Friday, April 3, 2009

Problems in the commercial real estate sector "It's just one more thing to worry about,"

from http://www.noonehastodietomorrow.com/index.php?option=com_content&task=view&id=996&Itemid=35

Problems in the commercial real estate sector, which have already given shares in some lenders a drubbing and pushed one real estate trust to the brink of bankruptcy, are poised to worsen as the jobless rate soars, says Moody's Investors Service.
"It's just one more thing to worry about," said John Lonski, Chief Economist at Moody's Capital Markets. "This is not good news for those that have exposure to office space, especially office space funded with large amounts of debt."
He found a strong correlation between the U.S. unemployment rate over the last several decades and the U.S. office vacancy rate. For every one percentage point rise in the unemployment rate, the vacancy rate tended to rise by 3.2 percentage points.
With economists expecting the quarterly average unemployment rate to hit 9.2% in the fourth quarter, office vacancies are poised to jump.
Lonski forecast the vacancy rate could climb to nearly 19% at the end of the year from 14.7% in the fourth quarter of last year.

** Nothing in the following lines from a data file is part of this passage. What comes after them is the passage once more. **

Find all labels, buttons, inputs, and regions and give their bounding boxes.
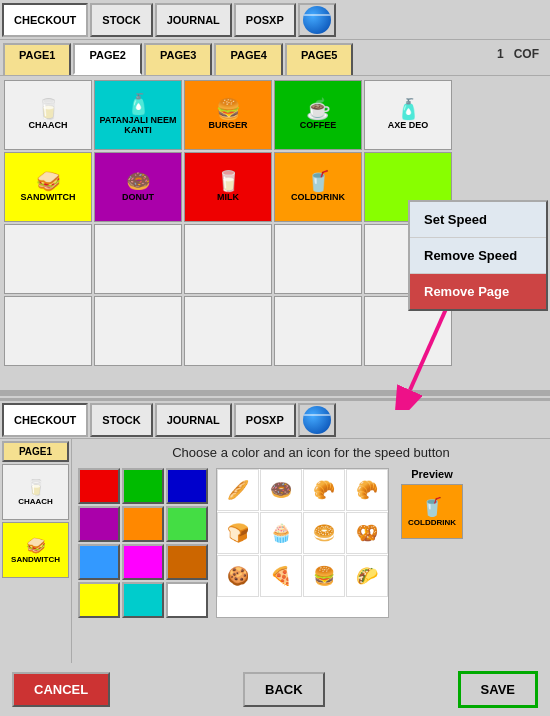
color-red[interactable] xyxy=(78,468,120,504)
color-lightgreen[interactable] xyxy=(166,506,208,542)
icon-bread[interactable]: 🥖 xyxy=(217,469,259,511)
preview-box: 🥤 COLDDRINK xyxy=(401,484,463,539)
sidebar-sandwitch[interactable]: 🥪 SANDWITCH xyxy=(2,522,69,578)
icon-pizza[interactable]: 🍕 xyxy=(260,555,302,597)
sandwitch-label: SANDWITCH xyxy=(21,193,76,203)
svg-line-1 xyxy=(410,300,450,390)
color-grid xyxy=(78,468,208,618)
tab-page5[interactable]: PAGE5 xyxy=(285,43,353,75)
product-cell-e8[interactable] xyxy=(184,296,272,366)
nav-checkout[interactable]: CHECKOUT xyxy=(2,3,88,37)
nav-stock[interactable]: STOCK xyxy=(90,3,152,37)
color-orange[interactable] xyxy=(122,506,164,542)
save-button[interactable]: SAVE xyxy=(458,671,538,708)
color-magenta[interactable] xyxy=(122,544,164,580)
tab-page2[interactable]: PAGE2 xyxy=(73,43,141,75)
axedeo-label: AXE DEO xyxy=(388,121,429,131)
icon-cookie[interactable]: 🍪 xyxy=(217,555,259,597)
icon-burger2[interactable]: 🍔 xyxy=(303,555,345,597)
color-purple[interactable] xyxy=(78,506,120,542)
product-cell-e1[interactable] xyxy=(4,224,92,294)
patanjali-icon: 🧴 xyxy=(126,94,151,114)
bottom-section: CHECKOUT STOCK JOURNAL POSXP PAGE1 🥛 CHA… xyxy=(0,398,550,716)
icon-donut[interactable]: 🍩 xyxy=(260,469,302,511)
dialog-title: Choose a color and an icon for the speed… xyxy=(78,445,544,460)
preview-label: Preview xyxy=(411,468,453,480)
bottom-globe-icon xyxy=(303,406,331,434)
product-cell-burger[interactable]: 🍔 BURGER xyxy=(184,80,272,150)
icon-grid: 🥖 🍩 🥐 🥐 🍞 🧁 🥯 🥨 🍪 🍕 🍔 🌮 xyxy=(216,468,389,618)
context-remove-speed[interactable]: Remove Speed xyxy=(410,238,546,274)
icon-croissant[interactable]: 🥐 xyxy=(303,469,345,511)
icon-bread2[interactable]: 🥐 xyxy=(346,469,388,511)
sidebar-sandwitch-label: SANDWITCH xyxy=(11,555,60,564)
chaach-label: CHAACH xyxy=(29,121,68,131)
burger-icon: 🍔 xyxy=(216,99,241,119)
icon-pretzel[interactable]: 🥨 xyxy=(346,512,388,554)
color-icon-row: 🥖 🍩 🥐 🥐 🍞 🧁 🥯 🥨 🍪 🍕 🍔 🌮 Preview xyxy=(78,468,544,618)
product-cell-colddrink[interactable]: 🥤 COLDDRINK xyxy=(274,152,362,222)
back-button[interactable]: BACK xyxy=(243,672,325,707)
tab-page3[interactable]: PAGE3 xyxy=(144,43,212,75)
bottom-buttons: CANCEL BACK SAVE xyxy=(0,663,550,716)
bottom-globe-button[interactable] xyxy=(298,403,336,437)
tab-page4[interactable]: PAGE4 xyxy=(214,43,282,75)
color-darkorange[interactable] xyxy=(166,544,208,580)
cancel-button[interactable]: CANCEL xyxy=(12,672,110,707)
product-cell-e6[interactable] xyxy=(4,296,92,366)
bottom-nav-checkout[interactable]: CHECKOUT xyxy=(2,403,88,437)
color-white[interactable] xyxy=(166,582,208,618)
product-cell-coffee[interactable]: ☕ COFFEE xyxy=(274,80,362,150)
axedeo-icon: 🧴 xyxy=(396,99,421,119)
top-nav-bar: CHECKOUT STOCK JOURNAL POSXP xyxy=(0,0,550,40)
context-remove-page[interactable]: Remove Page xyxy=(410,274,546,309)
sidebar-chaach-label: CHAACH xyxy=(18,497,53,506)
bottom-nav-posxp[interactable]: POSXP xyxy=(234,403,296,437)
product-cell-e7[interactable] xyxy=(94,296,182,366)
coffee-label: COFFEE xyxy=(300,121,337,131)
milk-icon: 🥛 xyxy=(216,171,241,191)
sandwitch-icon: 🥪 xyxy=(36,171,61,191)
tab-page1[interactable]: PAGE1 xyxy=(3,43,71,75)
burger-label: BURGER xyxy=(208,121,247,131)
nav-journal[interactable]: JOURNAL xyxy=(155,3,232,37)
sidebar-page1-tab[interactable]: PAGE1 xyxy=(2,441,69,462)
product-cell-e3[interactable] xyxy=(184,224,272,294)
bottom-nav-stock[interactable]: STOCK xyxy=(90,403,152,437)
nav-posxp[interactable]: POSXP xyxy=(234,3,296,37)
product-cell-chaach[interactable]: 🥛 CHAACH xyxy=(4,80,92,150)
sidebar-chaach[interactable]: 🥛 CHAACH xyxy=(2,464,69,520)
colddrink-icon: 🥤 xyxy=(306,171,331,191)
colddrink-label: COLDDRINK xyxy=(291,193,345,203)
icon-loaf[interactable]: 🍞 xyxy=(217,512,259,554)
color-yellow[interactable] xyxy=(78,582,120,618)
preview-item-icon: 🥤 xyxy=(421,496,443,518)
sidebar-sandwitch-icon: 🥪 xyxy=(26,536,46,555)
coffee-icon: ☕ xyxy=(306,99,331,119)
color-green[interactable] xyxy=(122,468,164,504)
color-darkblue[interactable] xyxy=(166,468,208,504)
page-number: 1 COF xyxy=(489,43,547,75)
color-cyan[interactable] xyxy=(122,582,164,618)
product-cell-donut[interactable]: 🍩 DONUT xyxy=(94,152,182,222)
product-cell-axedeo[interactable]: 🧴 AXE DEO xyxy=(364,80,452,150)
icon-muffin[interactable]: 🧁 xyxy=(260,512,302,554)
context-menu: Set Speed Remove Speed Remove Page xyxy=(408,200,548,311)
top-section: CHECKOUT STOCK JOURNAL POSXP PAGE1 PAGE2… xyxy=(0,0,550,390)
icon-bagel[interactable]: 🥯 xyxy=(303,512,345,554)
product-cell-sandwitch[interactable]: 🥪 SANDWITCH xyxy=(4,152,92,222)
bottom-nav-journal[interactable]: JOURNAL xyxy=(155,403,232,437)
donut-label: DONUT xyxy=(122,193,154,203)
product-cell-milk[interactable]: 🥛 MILK xyxy=(184,152,272,222)
milk-label: MILK xyxy=(217,193,239,203)
product-cell-e2[interactable] xyxy=(94,224,182,294)
context-set-speed[interactable]: Set Speed xyxy=(410,202,546,238)
product-cell-patanjali[interactable]: 🧴 PATANJALI NEEM KANTI xyxy=(94,80,182,150)
product-cell-e4[interactable] xyxy=(274,224,362,294)
chaach-icon: 🥛 xyxy=(36,99,61,119)
product-cell-e9[interactable] xyxy=(274,296,362,366)
preview-item-label: COLDDRINK xyxy=(408,518,456,527)
color-blue[interactable] xyxy=(78,544,120,580)
globe-button[interactable] xyxy=(298,3,336,37)
icon-taco[interactable]: 🌮 xyxy=(346,555,388,597)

That higher rate would be the steepest since 1992, when the U.S. real estate market was suffering its last major collapse.
Economists polled by MarketWatch expect the Labor Department will say Friday the unemployment rate already hit 8.5% in March. Read more in Economic Preview.
They got a preview of how bad job losses in March may have been with a report Wednesday from ADP Employment Services. The payroll services provider said private-sector firms cut 742,000 jobs, the large job losses recorded by ADP in its nine-year history. See story on ADP.
Following the report, BNP Paribas economist Brian Fabbri revised the bank's forecast for March job losses to a loss of 700,000 from a forecast of 615,000.
'The next shoe'
Emptier offices push down rents, driving down cash flows from these properties. That decline makes it harder for property owners to pay on their loans, teeing up banks that made a lot of commercial mortgages for more loan write-downs. Regional banks are particularly vulnerable, analysts say.
"The next shoe has dropped," wrote Joe Morford, an analyst who covers Western banks, in a report last week.
"It now appears that the next leg of the credit cycle is upon us, with CRE-related issues surfacing at most, if not all, of our banks."